DNA Replication Overview

Overview

This lecture covers the core mechanisms and steps of DNA replication, including its purpose, process, key enzymes, and clinical applications.

DNA replication enables cells to produce identical genetic material for cell division.
Occurs during the S phase of the cell cycle.
Each chromosome is duplicated to produce two identical daughter cells.
DNA replication follows the semi-conservative model: each new DNA has one old strand and one new strand.
Synthesis proceeds in the 5’ to 3’ direction and is bi-directional from multiple origins.

Three main stages: initiation, elongation, and termination.
Initiation starts at origins of replication, often rich in adenine (A) and thymine (T) due to easier bond breaking.
Single-stranded binding proteins stabilize separated parental strands and prevent re-annealing or nuclease digestion.
Helicase unwinds the DNA at replication forks; topoisomerases relieve DNA supercoiling ahead of replication forks.

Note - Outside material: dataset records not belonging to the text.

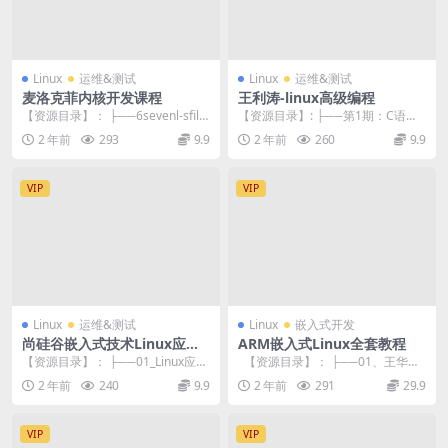
Linux
运维&测试
Linux
运维&测试
麦洛克菲内核开发课程
王利涛-linux高级编程
【资源目录】： ├──6sevenl-sfilte
【资源目录】: ├──第1期：C语言
r | └──sfilter....
进阶路线学习指南 | ├──1.1 嵌入
2 年前
293
9.9
2 年前
260
9.9
式C...
VIP
VIP
Linux
运维&测试
Linux
嵌入式开发
尚硅谷嵌入式技术Linux应用
ARM嵌入式Linux全套教程
层开发视频教程
【资源目录】： ├──01_Linux应用
【资源目录】： ├──01、王华斌
层编程课程介绍.mp4 35.66M ...
—ARM初学者入门与提高视频 |...
2 年前
240
9.9
2 年前
291
29.9
VIP
VIP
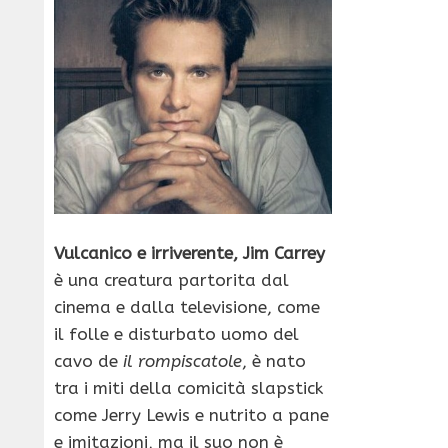
Vulcanico e irriverente, Jim Carrey
è una creatura partorita dal
cinema e dalla televisione, come
il folle e disturbato uomo del
cavo de
il rompiscatole
, è nato
tra i miti della comicità slapstick
come Jerry Lewis e nutrito a pane
e imitazioni, ma il suo non è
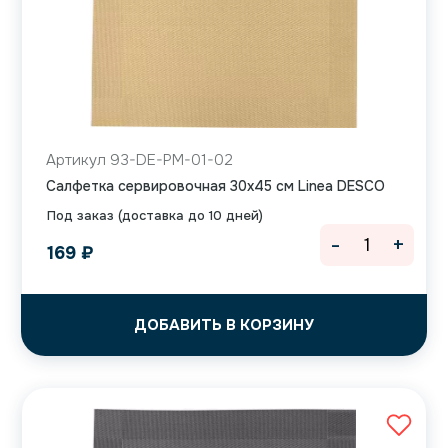
Артикул 93-DE-PM-01-02
Салфетка сервировочная 30х45 см Linea DESCO
Под заказ (доставка до 10 дней)
-
+
169
₽
ДОБАВИТЬ В КОРЗИНУ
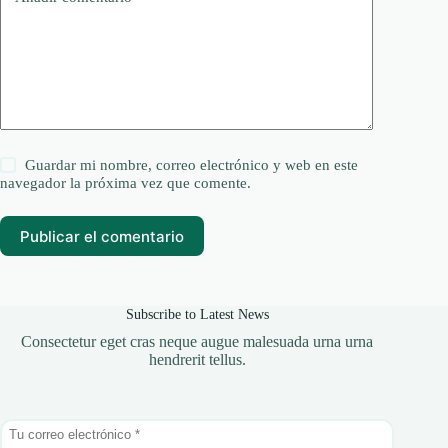
Guardar mi nombre, correo electrónico y web en este
navegador la próxima vez que comente.
Publicar el comentario
Subscribe to Latest News
Consectetur eget cras neque augue malesuada urna urna
hendrerit tellus.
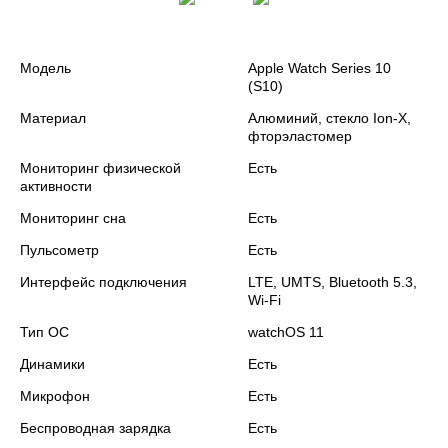
Модель
Apple Watch Series 10
(S10)
Материал
Алюминий, стекло Ion‑X,
фторэластомер
Мониторинг физической
Есть
активности
Мониторинг сна
Есть
Пульсометр
Есть
Интерфейс подключения
LTE, UMTS, Bluetooth 5.3,
Wi‑Fi
Тип ОС
watchOS 11
Динамики
Есть
Микрофон
Есть
Беспроводная зарядка
Есть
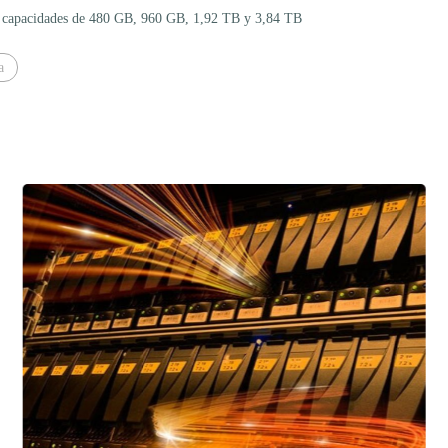
rá capacidades de 480 GB, 960 GB, 1,92 TB y 3,84 TB
a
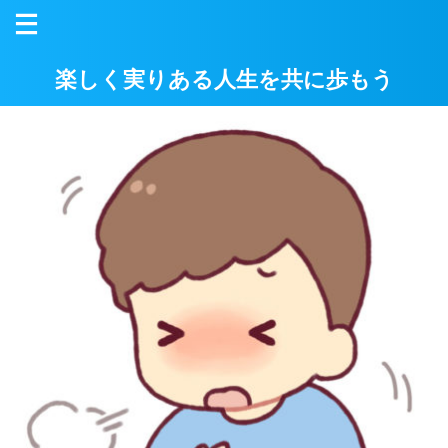
楽しく実りある人生を共に歩もう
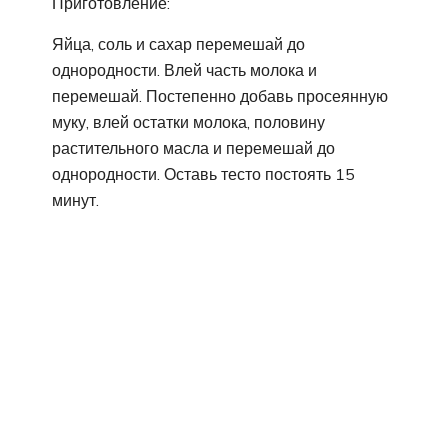
Приготовление:
Яйца, соль и сахар перемешай до
однородности. Влей часть молока и
перемешай. Постепенно добавь просеянную
муку, влей остатки молока, половину
растительного масла и перемешай до
однородности. Оставь тесто постоять 15
минут.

Primase synthesizes short RNA primers to provide a 3’ OH group for DNA polymerase.
DNA polymerase III synthesizes DNA in the 5’→3’ direction and proofreads with 3’→5’ exonuclease activity.
Leading strand: synthesized continuously; lagging strand: synthesized discontinuously as Okazaki fragments (RNA primers + DNA).
DNA polymerase I removes RNA primers with 5’→3’ exonuclease activity and fills gaps with DNA; also proofreads.
DNA ligase seals nicks between Okazaki fragments on the lagging strand.

Topoisomerase inhibitors (e.g., irinotecan, etoposide for cancer; fluoroquinolones for bacterial infections) block DNA replication in target cells.
Nucleoside reverse transcriptase inhibitors (NRTIs) for HIV block DNA synthesis by lacking the 3’ OH group required for elongation.

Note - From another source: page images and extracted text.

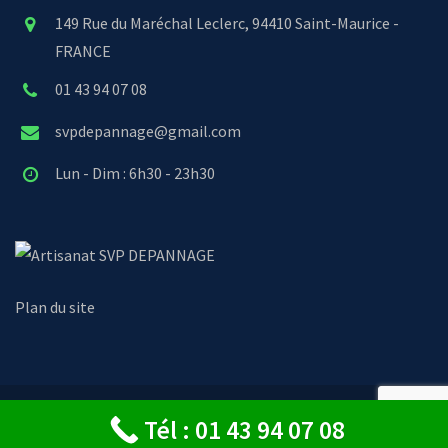
149 Rue du Maréchal Leclerc, 94410 Saint-Maurice -
FRANCE
01 43 94 07 08
svpdepannage@gmail.com
Lun - Dim : 6h30 - 23h30
SVP DEPANNAGE
Plan du site
© Copyright 2024 - SVP Dépannage
Tél : 01 43 94 07 08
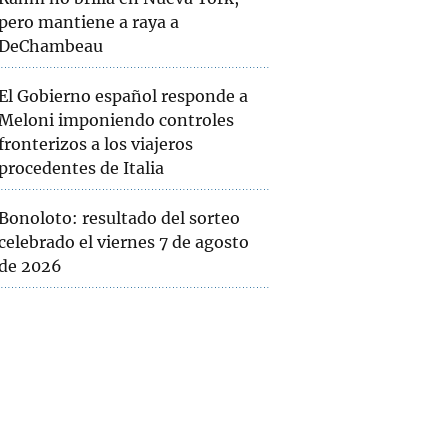
pero mantiene a raya a
DeChambeau
El Gobierno español responde a
Meloni imponiendo controles
fronterizos a los viajeros
procedentes de Italia
Bonoloto: resultado del sorteo
celebrado el viernes 7 de agosto
de 2026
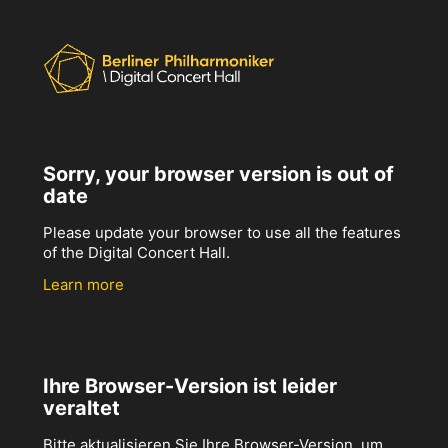
Sorry, your browser version is out of
date
Please update your browser to use all the features
of the Digital Concert Hall.
Learn more
Ihre Browser-Version ist leider
veraltet
Bitte aktualisieren Sie Ihre Browser-Version, um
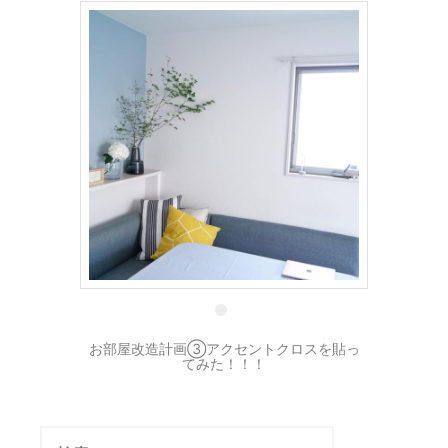
12 6月
お部屋改造計画③アクセントクロスを貼っ
てみた！！！
検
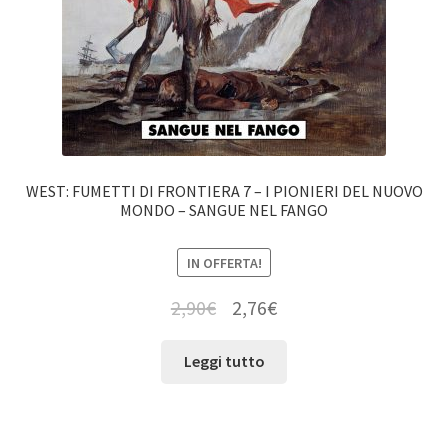
WEST: FUMETTI DI FRONTIERA 7 – I PIONIERI DEL NUOVO
MONDO – SANGUE NEL FANGO
IN OFFERTA!
2,90
€
2,76
€
Leggi tutto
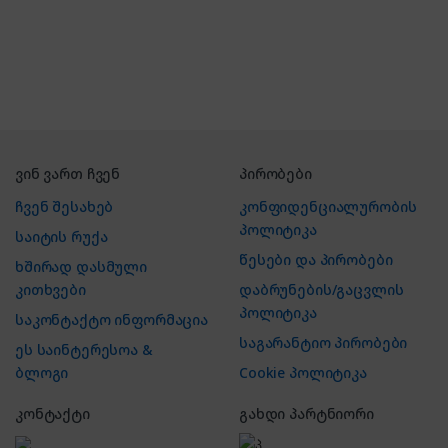
ვინ ვართ ჩვენ
პირობები
ჩვენ შესახებ
კონფიდენციალურობის
პოლიტიკა
საიტის რუქა
წესები და პირობები
ხშირად დასმული
კითხვები
დაბრუნების/გაცვლის
პოლიტიკა
საკონტაქტო ინფორმაცია
საგარანტიო პირობები
ეს საინტერესოა &
ბლოგი
Cookie პოლიტიკა
კონტაქტი
გახდი პარტნიორი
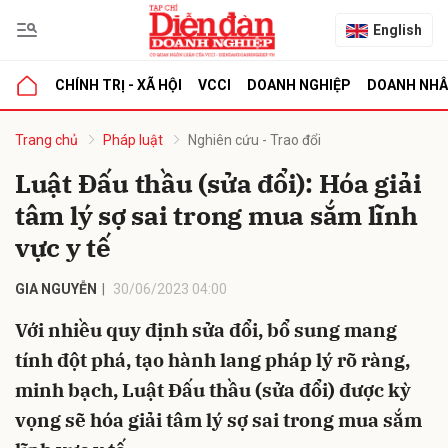
English
CHÍNH TRỊ - XÃ HỘI
VCCI
DOANH NGHIỆP
DOANH NH
bình luận
Trang chủ
Pháp luật
Nghiên cứu - Trao đổi
Luật Đấu thầu (sửa đổi): Hóa giải
tâm lý sợ sai trong mua sắm lĩnh
vực y tế
GIA NGUYỄN
30/06/2023 04:00
Với nhiều quy định sửa đổi, bổ sung mang
Hủy
G
tính đột phá, tạo hành lang pháp lý rõ ràng,
minh bạch, Luật Đấu thầu (sửa đổi) được kỳ
vọng sẽ hóa giải tâm lý sợ sai trong mua sắm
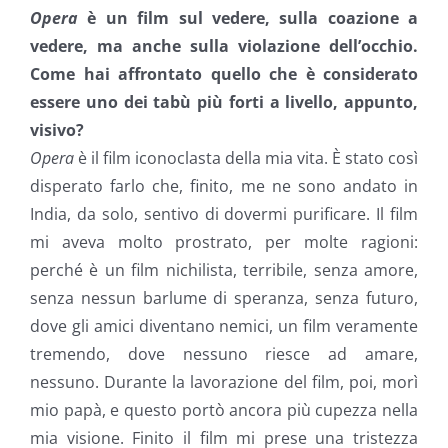
Opera
è un film sul vedere, sulla coazione a
vedere, ma anche sulla violazione dell’occhio.
Come hai affrontato quello che è considerato
essere uno dei tabù più forti a livello, appunto,
visivo?
Opera
è il film iconoclasta della mia vita. È stato così
disperato farlo che, finito, me ne sono andato in
India, da solo, sentivo di dovermi purificare. Il film
mi aveva molto prostrato, per molte ragioni:
perché è un film nichilista, terribile, senza amore,
senza nessun barlume di speranza, senza futuro,
dove gli amici diventano nemici, un film veramente
tremendo, dove nessuno riesce ad amare,
nessuno. Durante la lavorazione del film, poi, morì
mio papà, e questo portò ancora più cupezza nella
mia visione. Finito il film mi prese una tristezza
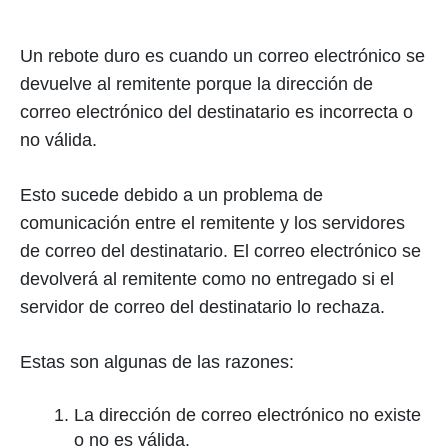
Un rebote duro es cuando un correo electrónico se
devuelve al remitente porque la dirección de
correo electrónico del destinatario es incorrecta o
no válida.
Esto sucede debido a un problema de
comunicación entre el remitente y los servidores
de correo del destinatario. El correo electrónico se
devolverá al remitente como no entregado si el
servidor de correo del destinatario lo rechaza.
Estas son algunas de las razones:
La dirección de correo electrónico no existe
o no es válida.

Replication ends when polymerases meet at converging replication forks.
Telomeres are non-coding ends of chromosomes that shorten with each replication cycle, preventing gene loss.
Telomerase extends telomeres in stem and cancer cells using reverse transcription, allowing continuing replication.
The Hayflick limit is the maximal number of divisions before telomere shortening threatens genes.

Semi-conservative replication — Each new DNA molecule contains one old and one new strand.
Replication fork — Y-shaped region where DNA is unwound for replication.
Okazaki fragments — Short DNA fragments made on the lagging strand.
Topoisomerase — Enzyme relieving DNA supercoiling during replication.
Telomere — Non-coding end region of chromosomes.
Telomerase — Enzyme that extends telomeres using reverse transcriptase activity.
Hayflick limit — Maximum cell divisions before critical telomere shortening.

Review enzyme functions in DNA replication.
Memorize the order and roles of replication steps and main enzymes.
Understand clinical relevance of replication inhibitors for cancer, bacterial infections, and HIV.